ALEMANHA – O Brasil saiu do Mundial de Ginástica Rítmica, em Frankfurt, na Alemanha, com dois ouros inéditos e uma vaga garantida nos Jogos Olímpicos de Los Angeles, em 2028. Depois do bronze na prova geral, conquistado no sábado (15), a equipe brasileira voltou ao tablado no último domingo (16) e venceu as finais de cinco bolas e da série mista.
As duas conquistas vieram diante de adversárias de peso. Nas cinco bolas, o Brasil superou China e Bulgária, enquanto, na série mista, deixou para trás a Espanha, campeã geral do Mundial, e novamente a Bulgária. Nas duas apresentações, a equipe brasileira recebeu 29,450 pontos, as maiores notas da temporada.
A escalada até o pódio
O título é resultado de uma trajetória que ganhou força nos últimos anos. Quando Camila Ferezin assumiu como técnica, o Brasil ocupava a 26ª posição no cenário mundial. A partir dali, a equipe passou a se aproximar das principais seleções da modalidade e, competição após competição, ampliou sua presença entre as melhores.
No Mundial de 2025, no Rio de Janeiro, foram duas medalhas de prata. Em 2026, o conjunto conquistou o ouro inédito no geral da etapa de Milão da Copa do Mundo. Em Frankfurt, antes dos dois títulos, já havia garantido o bronze na prova geral e a inédita classificação antecipada para os Jogos de Los Angeles.
“Quando assumi a Seleção Brasileira, éramos a 26ª equipe do mundo. Existia um sonho enorme, mas também sabíamos o tamanho do caminho que precisaríamos percorrer”, afirmou Camila Ferezin. “Primeiro sonhamos em estar entre as melhores. Depois, começamos a competir de igual para igual com elas. E hoje estamos no lugar mais alto.”
Uma final depois da outra
A primeira vitória veio nas cinco bolas. O Brasil chegou à decisão com a oitava e última vaga, depois de uma falha na classificatória. Na final, porém, apresentou uma série sem erros ao som de Feeling Good, de Michael Bublé, e recebeu 29,450 pontos, acima dos 29,250 registrados no Pan-Americano de junho, até então a maior marca mundial da temporada.
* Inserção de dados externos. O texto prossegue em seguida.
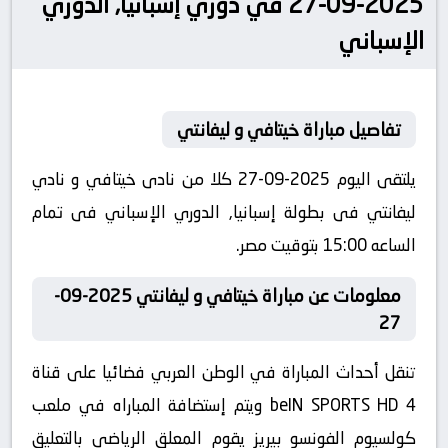
2025-09-27 في دوري إسبانيا, الدوري
الإسباني
تفاصيل مباراة خيتافي و ليفانتي
يلتقى اليوم 2025-09-27 كلا من نادى خيتافي و نادي
ليفانتي فى بطولة إسبانيا, الدوري الإسباني فى تمام
الساعه 15:00 بتوقيت مصر.
معلومات عن مباراة خيتافي و ليفانتي 2025-09-
27
تنقل أحداث المباراة في الوطن العربي فضائيا على قناة
beIN SPORTS HD 4 ويتم إستضافة المباراه في ملعب
كولسيوم الفونسو بيريز يقوم المعلق الرياضى بالتعليق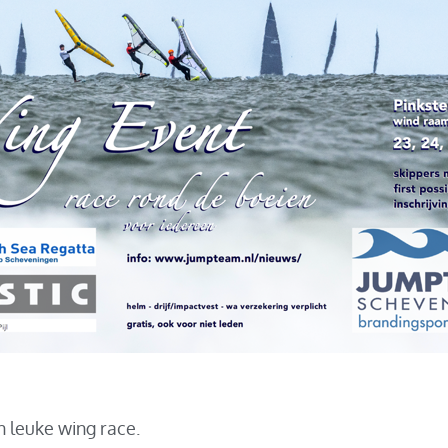
n leuke wing race.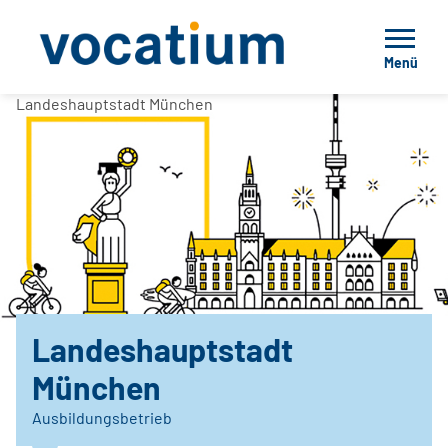
Menü
Landeshauptstadt München
Landeshauptstadt
München
Ausbildungsbetrieb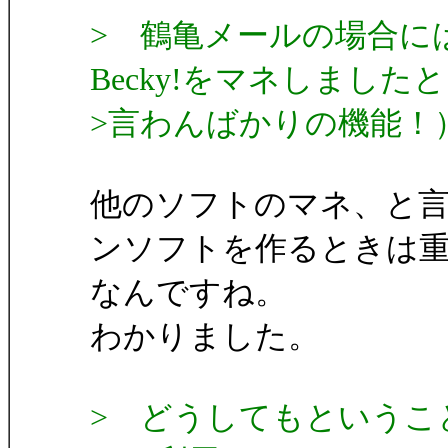
> 鶴亀メールの場合に
Becky!をマネしましたと
>言わんばかりの機能！
他のソフトのマネ、と
ンソフトを作るときは
なんですね。
わかりました。
> どうしてもというこ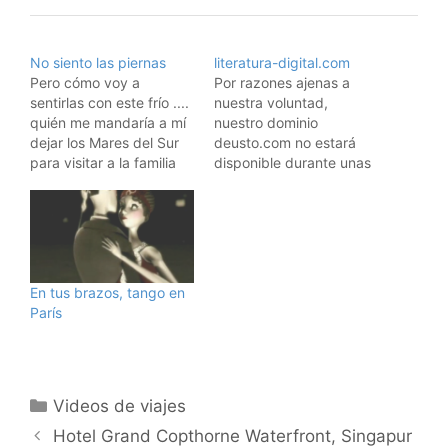
No siento las piernas
literatura-digital.com
Pero cómo voy a
Por razones ajenas a
sentirlas con este frío ....
nuestra voluntad,
quién me mandaría a mí
nuestro dominio
dejar los Mares del Sur
deusto.com no estará
para visitar a la familia
disponible durante unas
.... bueno, al menos
pocas semanas.Mientras
espero estar dentro de
arreglamos el problema,
poco escribiendo este
por favor cambiad
blog desde el Paraiso ....
vuestros enlaces a ,
el que no se consuela es
donde aparece íntegro
que no quiere ....…
todo el contenido del
En tus brazos, tango en
sitio.Lamentamos los
París
inconvenientes que esto
os pueda
causar.Saludos, Que
serio me ha quedado,
Categorías
¿no? Bueno, es que…
Videos de viajes
Hotel Grand Copthorne Waterfront, Singapur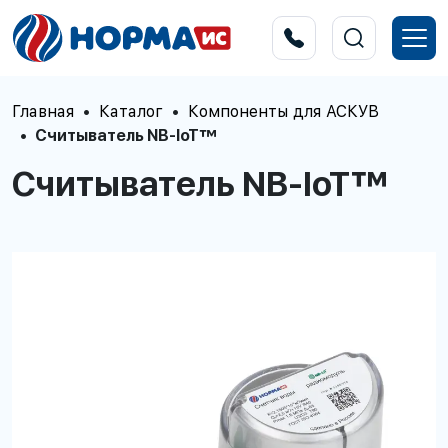
Главная
Каталог
Компоненты для АСКУВ
Считыватель NB-IoT™
Считыватель NB-IoT™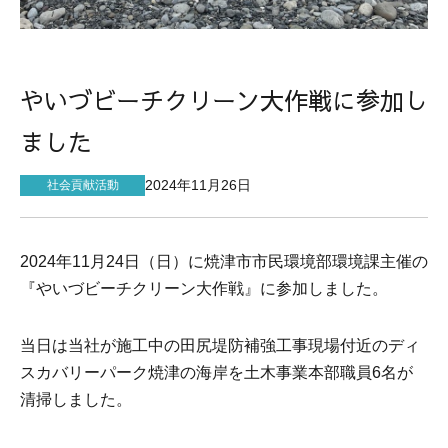
サイトマップ
やいづビーチクリーン大作戦に参加し
ました
2024年11月26日
社会貢献活動
2024
年
11
月
24
日（日）に焼津市市民環境部環境課主催の
『やいづビーチクリーン大作戦』に参加しました。
当日は当社が施工中の田尻堤防補強工事現場付近のディ
スカバリーパーク焼津の海岸を土木事業本部職員
6
名が
清掃しました。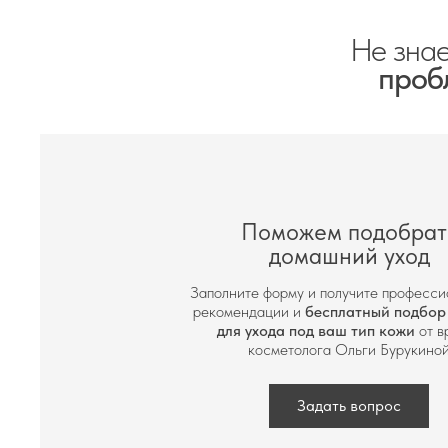
Не знае
проб
Поможем подобрат
домашний уход
Заполните форму и получите професс
рекомендации и
бесплатный подбор
для ухода под ваш тип кожи
от в
косметолога Ольги Бурукино
Задать вопрос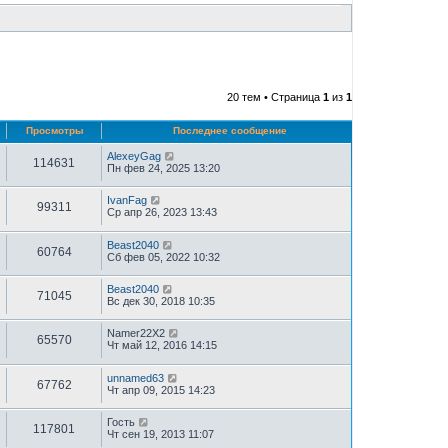
20 тем • Страница
1
из
1
Просмотры
Последнее сообщение
AlexeyGag
114631
Пн фев 24, 2025 13:20
IvanFag
99311
Ср апр 26, 2023 13:43
Beast2040
60764
Сб фев 05, 2022 10:32
Beast2040
71045
Вс дек 30, 2018 10:35
Namer22X2
65570
Чт май 12, 2016 14:15
unnamed63
67762
Чт апр 09, 2015 14:23
Гость
117801
Чт сен 19, 2013 11:07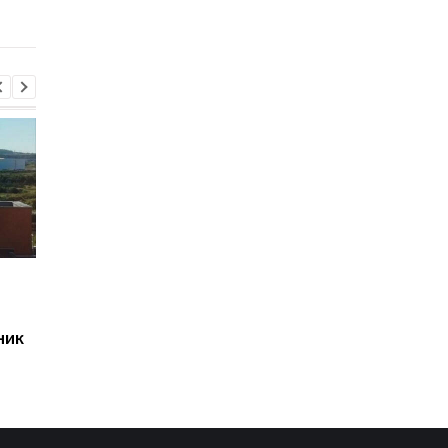
Екатеринбурге: возн
крупный пожар
Париж обвинил Русский
Генштаб оценил
дом в Берлине в
ситуацию на фронт
шпионаже
ник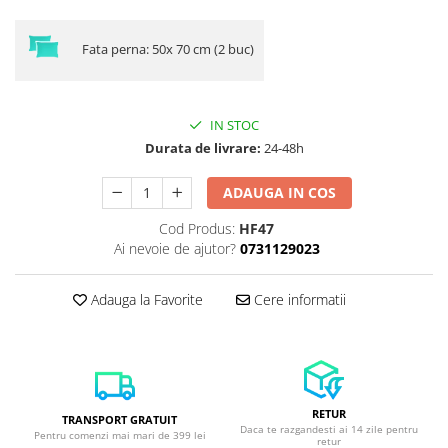
Fata perna: 50x 70 cm (2 buc)
IN STOC
Durata de livrare:
24-48h
ADAUGA IN COS
Cod Produs:
HF47
Ai nevoie de ajutor?
0731129023
Adauga la Favorite
Cere informatii
RETUR
TRANSPORT GRATUIT
Daca te razgandesti ai 14 zile pentru
Pentru comenzi mai mari de 399 lei
retur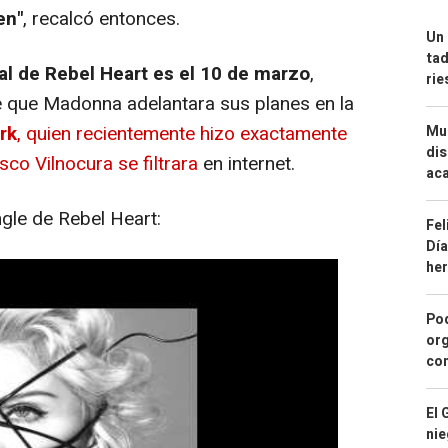
en"
, recalcó entonces.
Un 
tad
ial de
Rebel Heart
es el 10 de marzo
,
ri
e que Madonna adelantara sus planes en la
rk
, quien recientemente hizo exactamente
Mue
dis
co Vilnocura se filtrara
en internet.
aca
ngle de
Rebel Heart
:
Fel
Día
he
Pod
org
con
El 
nie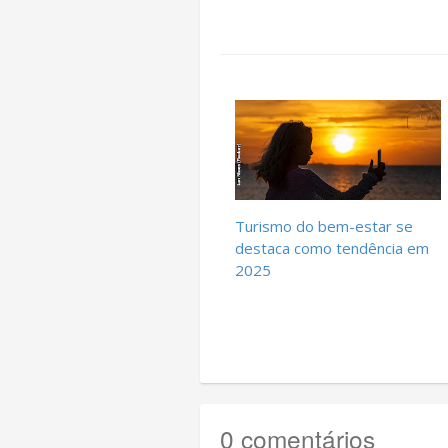
Turismo do bem-estar se
destaca como tendência em
2025
0 comentários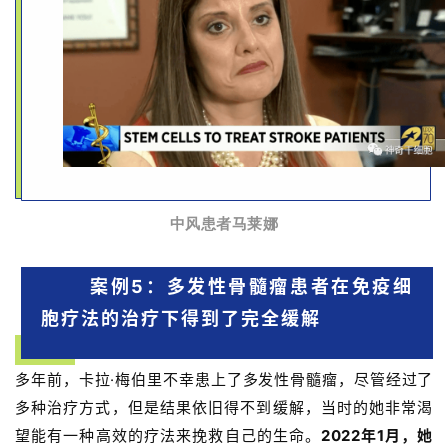
中风患者马莱娜
案例5：多发性骨髓瘤患者在免疫细
胞疗法的治疗下得到了完全缓解
多年前，卡拉·梅伯里不幸患上了多发性骨髓瘤，尽管经过了
多种治疗方式，但是结果依旧得不到缓解，当时的她非常渴
望能有一种高效的疗法来挽救自己的生命。
2022年1月，她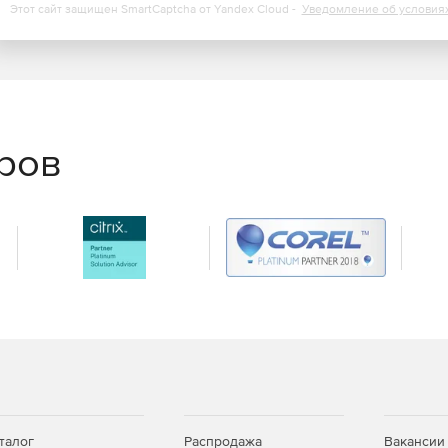
Этот сайт защищен SmartCaptcha от Yandex Cloud -
Уведомление об условия
еров
талог
Распродажа
Вакансии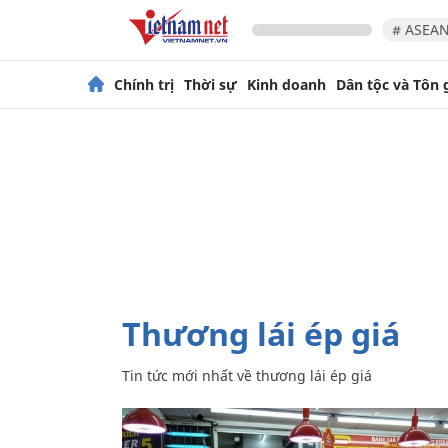
# ASEAN
Chính trị
Thời sự
Kinh doanh
Dân tộc và Tôn 
thương lái ép giá
Tin tức mới nhất về
thương lái ép giá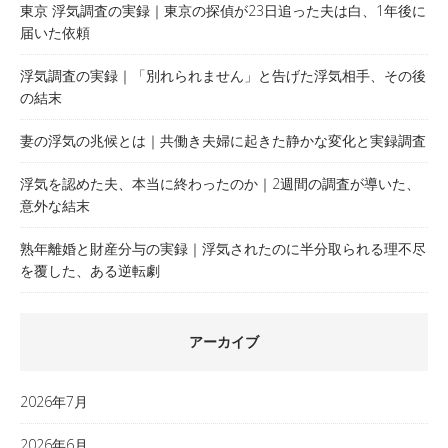
東京 浮気調査の実録｜東京の探偵が23日追った夫は白、1年後に
届いた依頼
浮気調査の実録｜「別れられません」と告げた浮気相手、その後
の結末
妻の浮気の兆候とは｜共働き夫婦に起きた静かな変化と実録調査
浮気を認めた夫、本当に終わったのか｜2週間の調査が導いた、
意外な結末
熟年離婚と財産分与の実録｜浮気されたのに半分取られる理不尽
を覆した、ある逆転劇
アーカイブ
2026年7月
2026年6月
A China ficou com 28,900 pontos e a Bulgária, com 28,400. O resultado deu ao Brasil seu primeiro título mundial em uma prova de conjunto da ginástica rítmica e fez do país o primeiro representante das Américas a conquistar o ouro nessa disputa.
Horas depois, as brasileiras voltaram ao tablado para a final da série mista, com três arcos e dois pares de maças. Ao som de Abracadabra, de Lady Gaga, repetiram os 29,450 pontos e levaram o segundo ouro do dia. A Espanha terminou com a prata, com 29,050, e a Bulgária ficou com o bronze, com 28,750.
A equipe que competiu em Frankfurt foi formada por Maria Eduarda Arakaki, Nicole Pírcio, Sofia Madeira, Maria Paula Caminha, Mariane Gonçalves e Julia Kurunczi. Ao final do Mundial, o Brasil acumulou dois ouros, um bronze e a vaga olímpica.
Uma conquista construída por muitas mãos
O resultado também expõe o trabalho que existe por trás das apresentações. A formação do conjunto envolve treinadores, coreógrafos, profissionais de preparação física, fisioterapia, medicina, psicologia, nutrição e gestão, além das próprias atletas. Para Camila, o título é resultado desse trabalho coletivo.
“Essa medalha é fruto do trabalho de muitas mãos. Muitas mesmo”, afirmou a técnica, ao destacar a dedicação das ginastas e de toda a equipe que atua nos bastidores.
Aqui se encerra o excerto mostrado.